Alla vigilia della sfida di Europa League contro il Porto, Gianluca Mancini ha elogiato lo spirito di squadra della Roma, sottolineando la compattezza del gruppo. “I miei compagni li vedo sereni e compatti. Questo è un gruppo che non si è mai sciolto, una vera famiglia, nonostante le difficoltà“, ha dichiarato il difensore giallorosso.
Parlando del suo futuro, Mancini ha ribadito il proprio attaccamento alla squadra e alla città. “A Roma sto bene, i tifosi mi apprezzano e questo mi dà una spinta in più in campo. Vivo il presente, ma se dovessi pensarci non avrei problemi a dire che qui mi trovo molto bene”, ha affermato in merito a una sua possibile permanenza a lungo termine nella Capitale.
In vista della partita contro il Porto e dell’eventualità di affrontare la Lazio agli ottavi, il difensore ha mantenuto un atteggiamento pragmatico: “Per noi è indifferente chi ci sarà dopo, la Lazio oggi è solo un’ipotesi. Pensiamo alla gara di domani, sia che sia la Lazio o l’Athletic non cambia nulla”.

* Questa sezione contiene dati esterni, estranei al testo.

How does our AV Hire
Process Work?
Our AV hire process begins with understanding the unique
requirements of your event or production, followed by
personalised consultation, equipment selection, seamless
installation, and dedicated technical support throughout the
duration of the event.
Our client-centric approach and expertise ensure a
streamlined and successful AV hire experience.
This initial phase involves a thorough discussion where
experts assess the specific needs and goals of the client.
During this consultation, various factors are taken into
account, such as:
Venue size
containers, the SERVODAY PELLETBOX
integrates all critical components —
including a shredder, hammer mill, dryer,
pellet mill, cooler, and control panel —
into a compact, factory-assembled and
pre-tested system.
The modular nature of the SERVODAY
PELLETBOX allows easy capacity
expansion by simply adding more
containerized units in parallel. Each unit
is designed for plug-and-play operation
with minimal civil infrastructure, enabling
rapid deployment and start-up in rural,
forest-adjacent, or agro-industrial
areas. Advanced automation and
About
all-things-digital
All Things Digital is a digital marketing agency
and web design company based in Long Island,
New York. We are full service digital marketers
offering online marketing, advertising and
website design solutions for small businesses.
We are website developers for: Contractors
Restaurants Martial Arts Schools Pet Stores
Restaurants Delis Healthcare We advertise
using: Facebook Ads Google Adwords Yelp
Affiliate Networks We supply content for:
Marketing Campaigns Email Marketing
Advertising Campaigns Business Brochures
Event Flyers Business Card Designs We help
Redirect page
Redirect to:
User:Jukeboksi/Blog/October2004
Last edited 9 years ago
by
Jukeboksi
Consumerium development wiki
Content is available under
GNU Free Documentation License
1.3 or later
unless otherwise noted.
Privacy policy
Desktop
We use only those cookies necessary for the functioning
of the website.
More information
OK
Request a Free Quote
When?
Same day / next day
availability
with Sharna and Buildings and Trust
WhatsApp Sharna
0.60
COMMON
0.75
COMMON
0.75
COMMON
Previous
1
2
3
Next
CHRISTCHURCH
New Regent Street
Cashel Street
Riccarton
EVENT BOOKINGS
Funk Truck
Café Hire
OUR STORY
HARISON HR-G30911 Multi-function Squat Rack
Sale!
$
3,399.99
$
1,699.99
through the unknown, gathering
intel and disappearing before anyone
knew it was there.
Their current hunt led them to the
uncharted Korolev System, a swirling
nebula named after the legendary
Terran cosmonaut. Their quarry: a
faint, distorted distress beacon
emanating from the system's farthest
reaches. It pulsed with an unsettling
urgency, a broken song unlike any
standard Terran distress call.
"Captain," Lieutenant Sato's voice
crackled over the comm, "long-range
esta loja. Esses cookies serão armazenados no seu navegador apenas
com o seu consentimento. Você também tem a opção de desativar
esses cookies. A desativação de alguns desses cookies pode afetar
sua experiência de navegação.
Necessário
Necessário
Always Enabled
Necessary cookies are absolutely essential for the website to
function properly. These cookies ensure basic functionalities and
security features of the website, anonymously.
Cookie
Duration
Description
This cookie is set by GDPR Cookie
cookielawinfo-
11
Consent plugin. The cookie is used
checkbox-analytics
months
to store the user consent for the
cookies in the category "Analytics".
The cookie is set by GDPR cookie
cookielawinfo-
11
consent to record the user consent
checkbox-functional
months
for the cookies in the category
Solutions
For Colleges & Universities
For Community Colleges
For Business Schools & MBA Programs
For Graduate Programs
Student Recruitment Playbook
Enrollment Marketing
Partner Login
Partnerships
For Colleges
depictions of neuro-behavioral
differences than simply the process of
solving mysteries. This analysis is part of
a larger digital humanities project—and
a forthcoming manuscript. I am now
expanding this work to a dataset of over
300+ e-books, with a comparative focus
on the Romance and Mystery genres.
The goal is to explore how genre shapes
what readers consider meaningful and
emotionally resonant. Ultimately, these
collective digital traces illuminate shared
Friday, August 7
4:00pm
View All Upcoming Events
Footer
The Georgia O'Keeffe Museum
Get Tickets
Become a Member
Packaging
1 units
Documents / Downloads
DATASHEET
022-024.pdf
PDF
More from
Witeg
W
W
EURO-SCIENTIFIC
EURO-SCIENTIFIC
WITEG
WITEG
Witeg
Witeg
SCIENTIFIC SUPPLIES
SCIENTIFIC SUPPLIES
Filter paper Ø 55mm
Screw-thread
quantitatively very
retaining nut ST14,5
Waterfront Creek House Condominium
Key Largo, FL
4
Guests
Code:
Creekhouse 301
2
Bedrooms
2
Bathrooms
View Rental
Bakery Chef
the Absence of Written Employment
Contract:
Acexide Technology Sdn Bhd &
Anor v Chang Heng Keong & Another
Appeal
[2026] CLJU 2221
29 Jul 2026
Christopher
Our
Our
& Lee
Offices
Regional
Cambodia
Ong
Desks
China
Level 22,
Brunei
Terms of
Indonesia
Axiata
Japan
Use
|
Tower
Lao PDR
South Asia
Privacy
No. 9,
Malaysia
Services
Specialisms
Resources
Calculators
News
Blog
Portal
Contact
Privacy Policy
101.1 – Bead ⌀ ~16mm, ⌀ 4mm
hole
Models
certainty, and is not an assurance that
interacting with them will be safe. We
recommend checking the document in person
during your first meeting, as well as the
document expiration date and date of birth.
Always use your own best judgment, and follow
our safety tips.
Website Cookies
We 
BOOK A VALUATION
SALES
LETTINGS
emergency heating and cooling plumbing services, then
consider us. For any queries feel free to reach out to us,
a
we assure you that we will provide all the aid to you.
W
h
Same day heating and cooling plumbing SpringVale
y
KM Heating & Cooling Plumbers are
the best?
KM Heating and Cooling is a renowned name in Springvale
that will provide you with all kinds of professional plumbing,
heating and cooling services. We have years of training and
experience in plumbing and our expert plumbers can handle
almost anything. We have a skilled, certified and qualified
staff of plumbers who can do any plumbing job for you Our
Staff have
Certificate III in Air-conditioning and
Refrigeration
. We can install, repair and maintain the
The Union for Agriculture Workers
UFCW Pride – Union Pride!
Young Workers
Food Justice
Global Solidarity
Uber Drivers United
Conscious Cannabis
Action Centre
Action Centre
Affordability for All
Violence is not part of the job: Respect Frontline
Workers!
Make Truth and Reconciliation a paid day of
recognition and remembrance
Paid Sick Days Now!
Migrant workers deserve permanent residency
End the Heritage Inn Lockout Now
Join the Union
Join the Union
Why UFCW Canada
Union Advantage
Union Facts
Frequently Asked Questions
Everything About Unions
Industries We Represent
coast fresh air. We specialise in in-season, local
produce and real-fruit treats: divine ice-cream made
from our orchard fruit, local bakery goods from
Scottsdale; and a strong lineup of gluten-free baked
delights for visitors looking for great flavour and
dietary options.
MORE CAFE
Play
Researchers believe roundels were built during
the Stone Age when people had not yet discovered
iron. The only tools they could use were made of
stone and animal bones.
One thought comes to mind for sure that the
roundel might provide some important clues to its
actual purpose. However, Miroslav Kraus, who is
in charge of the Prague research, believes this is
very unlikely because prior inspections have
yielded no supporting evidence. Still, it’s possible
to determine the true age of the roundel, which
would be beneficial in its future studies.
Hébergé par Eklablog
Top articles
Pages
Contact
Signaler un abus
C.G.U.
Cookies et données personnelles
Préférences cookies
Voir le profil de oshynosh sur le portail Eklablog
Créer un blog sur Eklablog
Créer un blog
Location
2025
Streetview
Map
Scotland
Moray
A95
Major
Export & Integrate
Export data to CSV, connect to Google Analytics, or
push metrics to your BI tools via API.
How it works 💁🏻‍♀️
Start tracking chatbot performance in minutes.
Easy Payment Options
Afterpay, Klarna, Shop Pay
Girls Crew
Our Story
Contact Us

Mancini ha poi parlato della sua crescita personale, in particolare della gestione dei cartellini gialli, aspetto su cui ha lavorato molto. “Se sei una persona intelligente, ti rivedi e capisci dove migliorare. Io mi reputo tale e so che ci sono tanti aspetti in cui posso ancora crescere. Ma anche campioni come Totti e Maldini a quarant’anni continuavano a migliorarsi”, ha concluso.